= H. Sharif Williams =

American cultural studies scholar

Hameed Sharif "Herukhuti" Williams is an American cultural studies scholar whose work focuses on sex research and education. He is also a systems theorist, culture and interdisciplinary social scientist, journalist and public speaker who has written about and lectured on bisexuality particularly among people of African descent.

==Early life and education==
Williams was born and raised in Brooklyn, New York, with a heritage steeped in the black radical and socialist traditions. His maternal great-grandmother was Garveyite, a member of the Universal Negro Improvement Association, and active in the Moorish Science Temple. His maternal grandparents were members of the American Labor Party (ALP), and his parents were members of both the Black Panther Party and later the Sunni Muslim community. His mother was a union organizer, and a tenants' rights and housing advocate, and his father worked on Mayor David Dinkins first mayoral campaign.

Galvanized by the police murders of the several black people, including Eleanor Bumpers, Michael Stewart, and Michael Griffith, Williams became politically active as a teenager in an effort to end racially based and state-based violence and murder against people of African descent in New York. As a 14-year-old, he was formally initiated into the Kemetic priesthood by Amen Khafra Ndongo, High Priest and Founder of the Temple of the White and Gold Lotus, Shrine of Amen-Ra and received the name Aih Djehuti Herukhuti Khepera Ra Temi Seti Amen.

Williams holds a PhD. in human and organizational systems with a concentration in transformative learning for social justice and specializations in sexuality and cross-cultural studies of knowledge.

==Career==
Williams is the author of Conjuring Black Funk: Culture, Sexuality and Spirituality, Vol. 1 and the co-editor with Robin Ochs of Recognize: the Voices of Bisexual Men.

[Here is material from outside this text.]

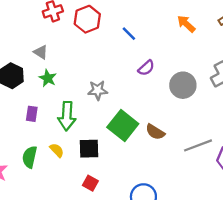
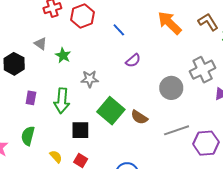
orange arrow: (186, 24) -> (170, 23), size x1.5
green star: (48, 78) -> (63, 55), moved
gray circle: (183, 85) -> (171, 88), moved
yellow semicircle: (57, 150) -> (56, 157), moved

Williams has worked as a human rights and social justice activist specifically within the decolonization movement focusing on intersectional politics. His activism has taken many forms over the years including as a co-founder and the inaugural co-chair of Global Youth Connect, an international human rights organization for youth. His work can be found in academic and trade publications such as Sexualities, Journal of Bisexuality, ARISE Magazine, and Ma-Ka Diasporic Juks: Contemporary Writings by Queers of African Descent. He is the co-editor with Loraine Hutchins of Sexuality, Religion and the Sacred: Bisexual, Pansexual and Polysexual Perspectives. A board member of the editorial board of the Journal of Bisexuality, he served as the co-editor of the journal's special double issue on spirituality, the Journal of Black Sexuality and Relationships.

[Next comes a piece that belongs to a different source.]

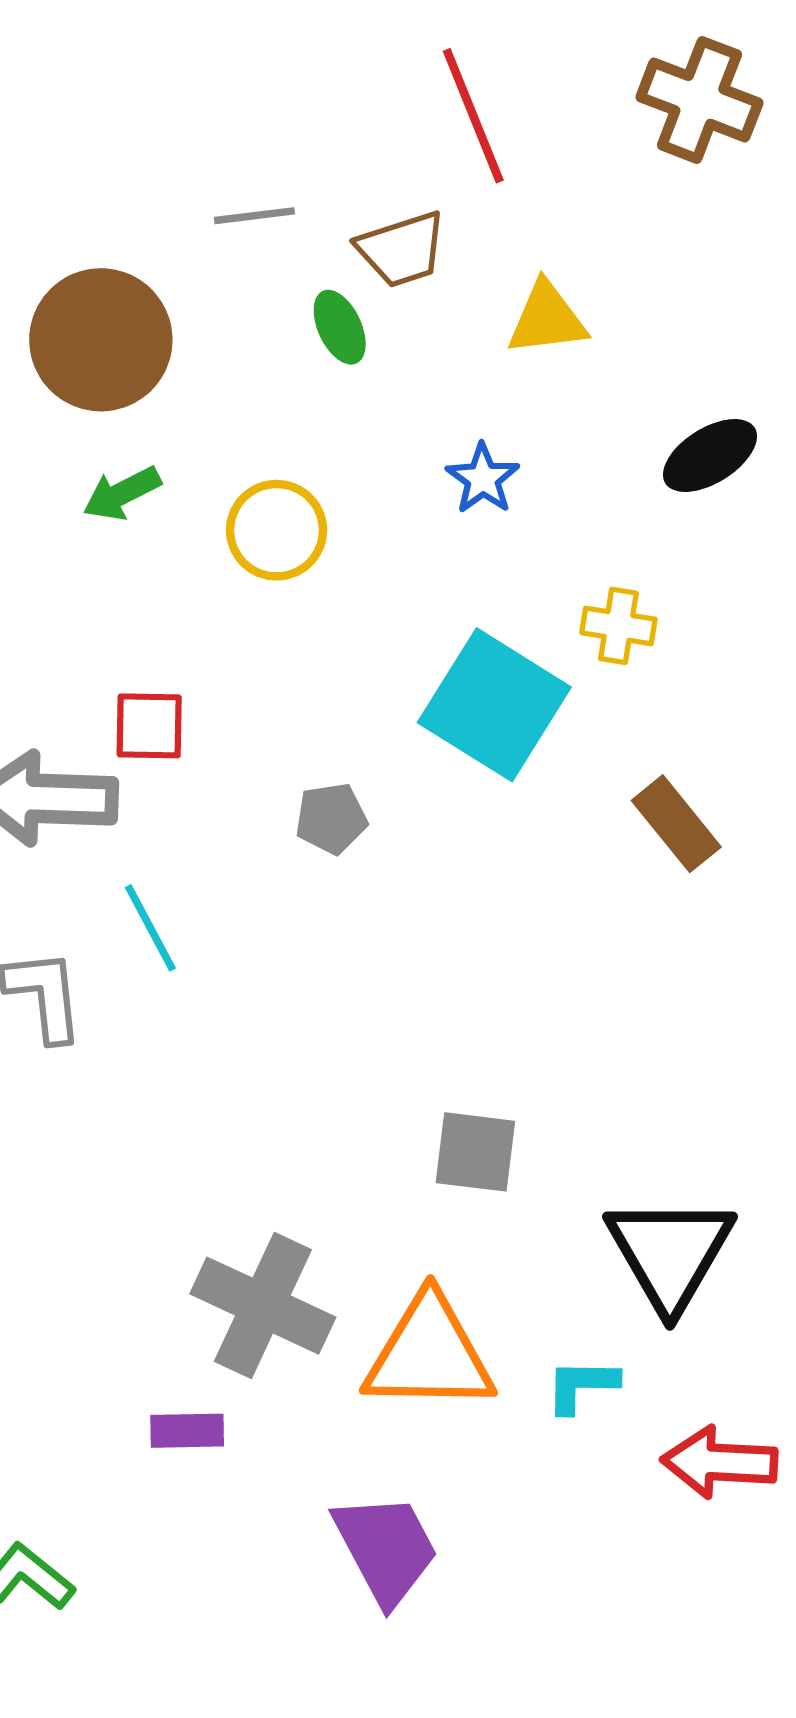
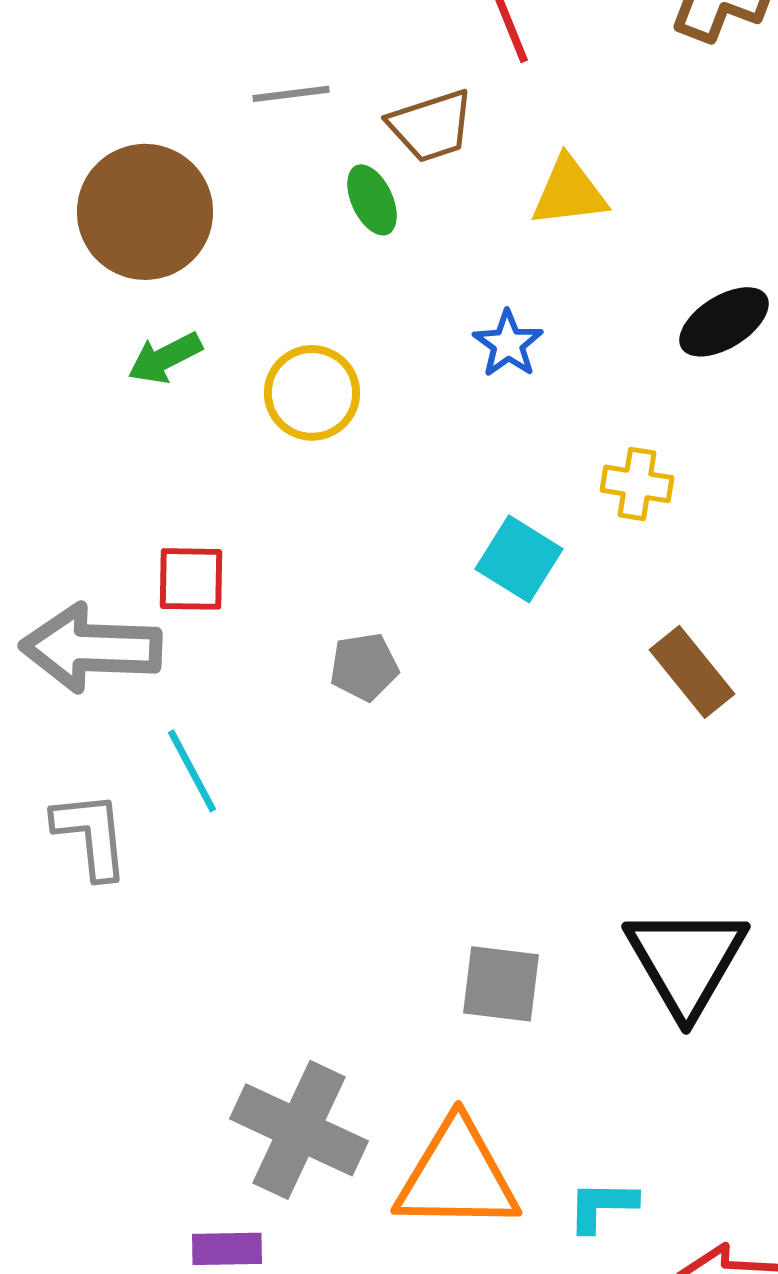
cyan square: (494, 705) -> (519, 559), size x0.6
black triangle: (670, 1253) -> (686, 961), moved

Williams has received numerous fellowships including a National Institute of Mental Health-funded graduate research at the HIV Center for Clinical Behavioral Studies at Columbia University and the New York State Psychiatric Institute. He along with a cohort of bisexual leaders, activists and researchers were invited to the White House in 2013 for a community issues and public policy roundtable where he co-presented on the topic of HIV and bisexuals. And in 2015 Williams received the Brenda Howard Award, the first award by a major American LGBT organization to be named after an openly bisexual person.

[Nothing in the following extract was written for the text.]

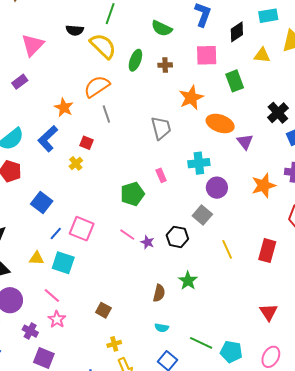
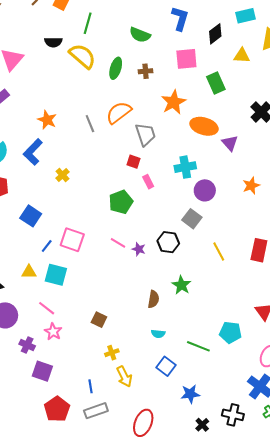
orange semicircle: (97, 87) -> (119, 113), moved
red square: (87, 143) -> (134, 162), moved
orange star: (264, 186) -> (251, 185), size x0.7
cyan pentagon: (231, 352) -> (230, 332), moved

Also in 2015, Williams was a Lambda Literary Foundation Playwriting Fellow, and a Thought Leader for the Association of Black Sexologists and Clinicians. He currently serves as a professor at Goddard College, an interdisciplinary studies college where he teaches progressive education with students interested in social movements, arts and cultural studies, sexuality studies, spirituality studies, social entrepreneurship and education.

==Works==

- Conjuring Black Funk: Notes on Culture, Sexuality and Spirituality, Volume 1 (Vintage Entity Press, 2007.)
- Sexuality, Religion and the Sacred: Bisexual, Pansexual and Polysexual Perspectives (ed., with Loraine Hutchins. Routledge, 2012.)
- Recognize: The Voices of Bisexual Men—An Anthology (ed., with Robyn Ochs. Bisexual Resource Center, 2014.)